I live on the forums... I sleep in the gallery section next to the helicopters button on Wednesdaysjander14indoor wrote:Hoping that some folks are still following SciOly over the summer. I'd like to leverage the expertise/ideas that exists within the SciOly community.
We're adding an open ended scoring element to the event for next year (I hate technology events where perfect scores are possible!) to minimize need for tiebreakers. Since its still draft, I'm not going to get to specific since it might change, but...
Here's the concept. Pick up one of the objects and raise it as high as you can while executing the rest of the tasks. The higher you go, the more points. Scaled to be significant, but not to swamp the rest of the tasks. My concern is the students will surprise us (as they routinely do) and we'll be seeing heights in the multi story range at nationals.
I'm not concerned with measuring height accurately till you get above reasonable step ladder range. Then I need to start looking at indirect methods. Now I'm not arrogant enough to think I'm the one with the best ideas on how to measure, so...
Question, how would YOU measure the height accurately. In detail. Low to mid range. Really crazy high.
Alternatively, can I make the students responsible for displaying height reached? If so, how do I validate what they report?

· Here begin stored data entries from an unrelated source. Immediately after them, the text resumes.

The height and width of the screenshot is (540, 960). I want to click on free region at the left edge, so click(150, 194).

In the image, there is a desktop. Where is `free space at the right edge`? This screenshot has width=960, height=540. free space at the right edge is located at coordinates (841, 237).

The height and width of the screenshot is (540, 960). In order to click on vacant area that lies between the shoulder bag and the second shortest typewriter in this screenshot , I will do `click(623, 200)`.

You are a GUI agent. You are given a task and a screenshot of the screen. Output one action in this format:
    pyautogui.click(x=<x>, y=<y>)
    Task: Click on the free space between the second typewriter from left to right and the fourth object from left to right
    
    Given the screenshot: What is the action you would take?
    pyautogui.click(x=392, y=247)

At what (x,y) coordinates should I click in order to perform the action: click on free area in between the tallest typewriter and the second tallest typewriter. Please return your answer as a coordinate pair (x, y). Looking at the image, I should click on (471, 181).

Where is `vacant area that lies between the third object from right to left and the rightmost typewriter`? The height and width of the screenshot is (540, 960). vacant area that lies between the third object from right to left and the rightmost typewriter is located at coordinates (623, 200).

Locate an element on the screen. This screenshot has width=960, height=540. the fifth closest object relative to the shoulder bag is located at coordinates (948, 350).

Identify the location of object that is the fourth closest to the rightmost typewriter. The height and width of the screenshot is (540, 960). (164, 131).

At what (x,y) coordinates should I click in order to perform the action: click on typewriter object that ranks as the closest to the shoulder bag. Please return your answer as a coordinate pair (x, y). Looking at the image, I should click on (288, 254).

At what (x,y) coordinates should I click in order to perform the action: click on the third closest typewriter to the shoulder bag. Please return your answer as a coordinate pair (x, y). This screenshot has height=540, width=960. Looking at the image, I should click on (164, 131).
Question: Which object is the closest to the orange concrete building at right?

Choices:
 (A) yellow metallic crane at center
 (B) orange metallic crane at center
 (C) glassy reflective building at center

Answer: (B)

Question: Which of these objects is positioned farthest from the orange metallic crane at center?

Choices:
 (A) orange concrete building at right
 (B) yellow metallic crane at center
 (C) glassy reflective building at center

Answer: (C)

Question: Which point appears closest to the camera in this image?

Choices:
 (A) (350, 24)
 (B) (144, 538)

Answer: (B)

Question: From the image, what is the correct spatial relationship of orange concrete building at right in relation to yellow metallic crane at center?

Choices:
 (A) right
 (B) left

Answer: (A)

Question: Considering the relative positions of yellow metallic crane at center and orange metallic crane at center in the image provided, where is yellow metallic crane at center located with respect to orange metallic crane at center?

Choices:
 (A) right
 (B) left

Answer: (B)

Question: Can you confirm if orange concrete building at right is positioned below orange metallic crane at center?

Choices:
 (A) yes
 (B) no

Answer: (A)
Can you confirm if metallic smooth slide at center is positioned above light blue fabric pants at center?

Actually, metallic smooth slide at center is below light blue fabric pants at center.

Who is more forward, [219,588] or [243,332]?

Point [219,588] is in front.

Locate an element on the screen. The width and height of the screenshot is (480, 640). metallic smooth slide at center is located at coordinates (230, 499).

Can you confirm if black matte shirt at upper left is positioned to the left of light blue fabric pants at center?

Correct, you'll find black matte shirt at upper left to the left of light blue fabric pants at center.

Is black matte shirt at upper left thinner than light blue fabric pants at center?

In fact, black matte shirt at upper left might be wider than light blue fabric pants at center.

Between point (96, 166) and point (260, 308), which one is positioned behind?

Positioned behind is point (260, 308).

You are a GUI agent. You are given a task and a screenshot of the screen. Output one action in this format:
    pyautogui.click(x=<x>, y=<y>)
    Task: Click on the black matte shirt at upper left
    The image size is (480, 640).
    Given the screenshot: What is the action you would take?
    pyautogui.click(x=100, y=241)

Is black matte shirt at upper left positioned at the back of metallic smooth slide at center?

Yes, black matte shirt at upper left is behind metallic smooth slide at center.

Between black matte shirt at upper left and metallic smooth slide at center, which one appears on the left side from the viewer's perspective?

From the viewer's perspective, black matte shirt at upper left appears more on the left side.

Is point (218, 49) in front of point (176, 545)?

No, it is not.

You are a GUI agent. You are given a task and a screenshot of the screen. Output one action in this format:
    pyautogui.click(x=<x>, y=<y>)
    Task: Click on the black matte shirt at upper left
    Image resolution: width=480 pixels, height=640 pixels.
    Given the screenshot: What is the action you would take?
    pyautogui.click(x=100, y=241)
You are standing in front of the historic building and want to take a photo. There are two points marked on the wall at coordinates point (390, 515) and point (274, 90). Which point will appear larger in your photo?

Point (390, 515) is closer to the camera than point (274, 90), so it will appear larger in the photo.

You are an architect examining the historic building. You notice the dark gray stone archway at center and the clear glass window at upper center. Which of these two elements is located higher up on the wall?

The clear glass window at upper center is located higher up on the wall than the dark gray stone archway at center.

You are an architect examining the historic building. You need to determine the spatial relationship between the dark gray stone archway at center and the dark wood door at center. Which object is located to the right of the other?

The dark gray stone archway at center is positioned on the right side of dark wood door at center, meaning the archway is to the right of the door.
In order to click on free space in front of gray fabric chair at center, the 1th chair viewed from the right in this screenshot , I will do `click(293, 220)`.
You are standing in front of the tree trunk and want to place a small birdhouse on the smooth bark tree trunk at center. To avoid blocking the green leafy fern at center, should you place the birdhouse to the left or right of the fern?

In terms of the height element its an interesting proposal but I would be weary of it. It would cause issues with measurement (like those you have expressed) and would favor teams with more money. Before I resurface that old argument this one is a little more founded. Traditionally robotics is expensive. It just is. You can certainly get around it and make ~80 robots that work well, I know this. I've done it. But adding a height element you have a whole new issue. The torque in servos (fairly standard thing for robot arm) would need to be very high to lift the arm to such a height, ranging close to the ~50 a pop servos or more. Material costs for the metal between motors is minimal, unless you add height so to keep the servo cost down, you need to buy more specialty materials that are strong and light weight. This would also require you to use higher angle servos (180+) than the 90 most use. Yes, you can get it high with 90 degrees, but to be competitive you'd need to be basically straight up. And I'd hate to blow my $300 SO budget for all events on $50 servos eating up my funding basically crippling me for any other event
Not a fan of the idea but I'm interested with the concept. I agree with you that some people will make it ridiculously tall, so perhaps put a limit on the max height where scoring will count? (like was done with towers last year at 70 cm) Limit it to what a person can reach with a measuring tape on a small step ladder. measurement could be a problem since you're idea has measurement happening while the robot is actively moving up and down. Perhaps use a meter stick and have a supervisor actively look horizontal at the claw and place a hand where it meets the highest point in the motion, lather, rinse repeat for the remainder of the run?
Better idea. have the student have 1 chance to do it rather than over the course of the run. have the student tell the supervisor before they attempt their 'high' point so they can be ready to measure once with someone holding a meter stick on one side of the arm and the supervisor measuring by looking horizontal at the actuator to the meter stick during the -lets say 10 second period- time called for the 'high point task'. Or even when the student calls the highest point, stop the run for a moment to measure, then resume time.
Oohhh my favorite! Only allow the bonus to those who have time left!!! Instead of measuring during the run, measure AFTER. If the participant has time to spare at the end of the 2 minute run time, use the remainder to get the the highest point possible and measure before time is up. So only available bonus for those able to make an arm to complete the course early. Obviously if the team chooses to go for this bonus without completing the run, its an option but wouldnt be able to go back with spare time and move more things.
That one is my favorite. Easy to measure. Places emphasis on time that this year didnt. And allows teams to go for it even if they werent able to move everything. Perhaps make it a number of points depending on height and adds to the score?
I wouldnt have students self report, too bias and naturally people will lie. I can't say I've ever turned in a real flight log for helicopters at any point over the last 2 years that reflect the actual top scores it can achieve. People will naturally up their estimates if in question. So for 'crazy high' I'd say make a cap so that you don't have to get a 3 story latter.
Or do some math... stand 100 ft away from the claw, site it, get the angle, use geometry!
Actually after that last idea I might enjoy that bonus... mhm. Interesting.